26.

Tony went pale. “You don’t know my brother. You’ve never seen him.”

“I saw you had him locked in a closet in the other room.” Tim looked around the table. No one was eating, none of them were whispering amongst themselves. Tim wasn’t sure if he’d broken a serious taboo by even talking about Tony’s brother. If he had he was probably already in trouble, so he pressed on. “What’s his name?”

It was Tony’s mom who answered. “Philip,” she said, and her voice was thick.

“I told you about the last place we had. The one that got kind of burnt. We had to leave in a hurry before it all came down on top of us. Phil was in charge back then—he was a tough guy, you know? Real tough. Used to beat the shit out of me when we were kids.

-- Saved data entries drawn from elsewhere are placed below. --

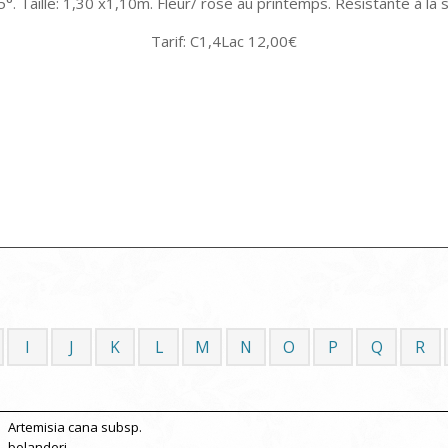
5°. Taille: 1,30 x1,10m. Fleur/ rose au printemps. Résistante à la
Tarif: C1,4Lac 12,00€
I
J
K
L
M
N
O
P
Q
R
Artemisia cana subsp.
bolanderi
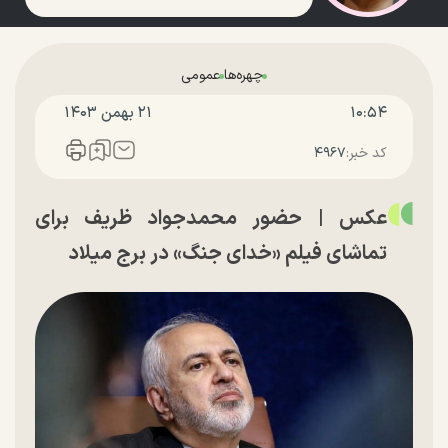
چهره‌ها
عمومی
۱۰:۵۴
۲۱ بهمن ۱۴۰۳
کد خبر:
۴۹۶۷
عکس | حضور محمدجواد ظریف برای
تماشای فیلم «خدای جنگ» در برج میلاد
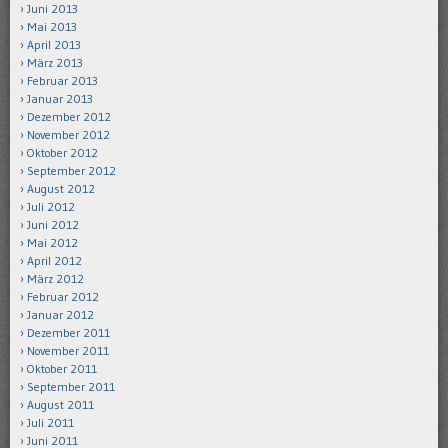
Juni 2013
Mai 2013
April 2013
März 2013
Februar 2013
Januar 2013
Dezember 2012
November 2012
Oktober 2012
September 2012
August 2012
Juli 2012
Juni 2012
Mai 2012
April 2012
März 2012
Februar 2012
Januar 2012
Dezember 2011
November 2011
Oktober 2011
September 2011
August 2011
Juli 2011
Juni 2011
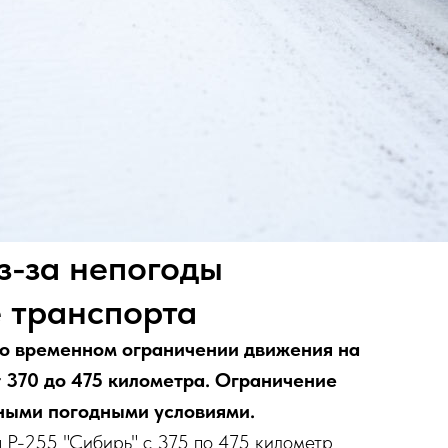
з-за непогоды
 транспорта
 о временном ограничении движения на
т 370 до 475 километра. Ограничение
жными погодными условиями.
 Р-255 "Сибирь" с 375 по 475 километр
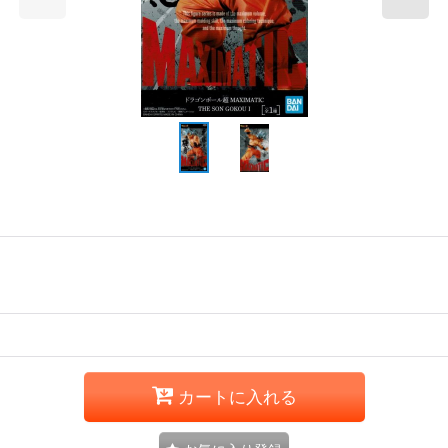
カートに入れる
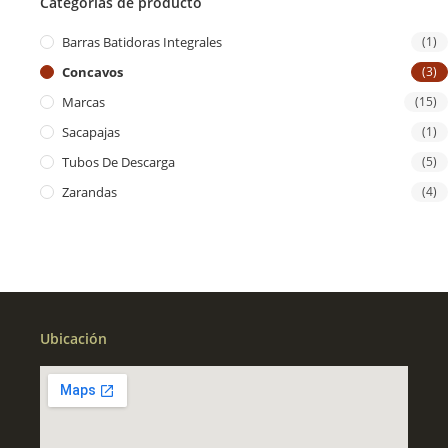
Categorías de producto
Barras Batidoras Integrales
(1)
Concavos
(3)
Marcas
(15)
Sacapajas
(1)
Tubos De Descarga
(5)
Zarandas
(4)
Ubicación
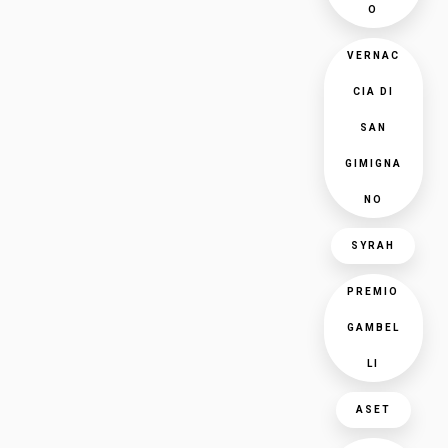
O
VERNAC
CIA DI
SAN
GIMIGNA
NO
SYRAH
PREMIO
GAMBEL
LI
ASET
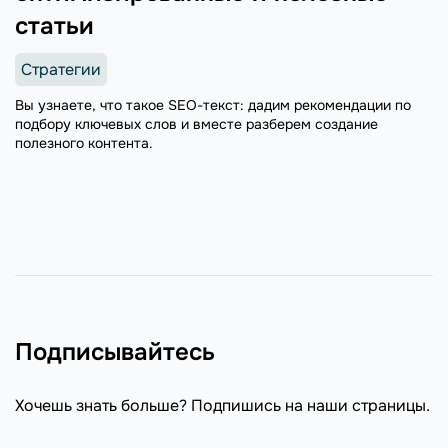
статьи
Стратегии
Вы узнаете, что такое SEO-текст: дадим рекомендации по
подбору ключевых слов и вместе разберем создание
полезного контента.
Подписывайтесь
Хочешь знать больше? Подпишись на наши страницы.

After this shit went down he said he would take care of me, that he would keep me safe. He watched out for all of us. He made something for us, here. Something good. When we left the old place, he was the first one out. I don’t know if the droolers were curious and the fire drew ‘em, or if they were just hanging around outside, waiting for us. Either way the second Phil stepped out of the house they swarmed on him. None of us knew what was going on—we were hauling buckets, trying to put out the fire, or we were gathering stuff up, getting ready to go. I was near the back making sure Mom was okay when I heard gunshots up front. I ran up there to find Phil loading his desert eagle back up, calm as fuck, man. He looked right at me and told me to take care of mom, that he was putting me in charge. There was like five droolers lying on the sidewalk and they were all dead, but Phil, he had a chunk bit out of his arm. He was covered in blood.” Tony trembled in his seat with the emotion of the memory. “He was going to blow his own brains out. I guess he was kind of weak, though, with blood loss or some shit, because I grabbed for the gun and for the first time in my life I actually got something over him. By the time we were ready to go, he was sweating and shaking and he just did whatever I told him to. When we got here he crawled in that closet on his own. We put food under the door for him, every day, and I guess he eats it.”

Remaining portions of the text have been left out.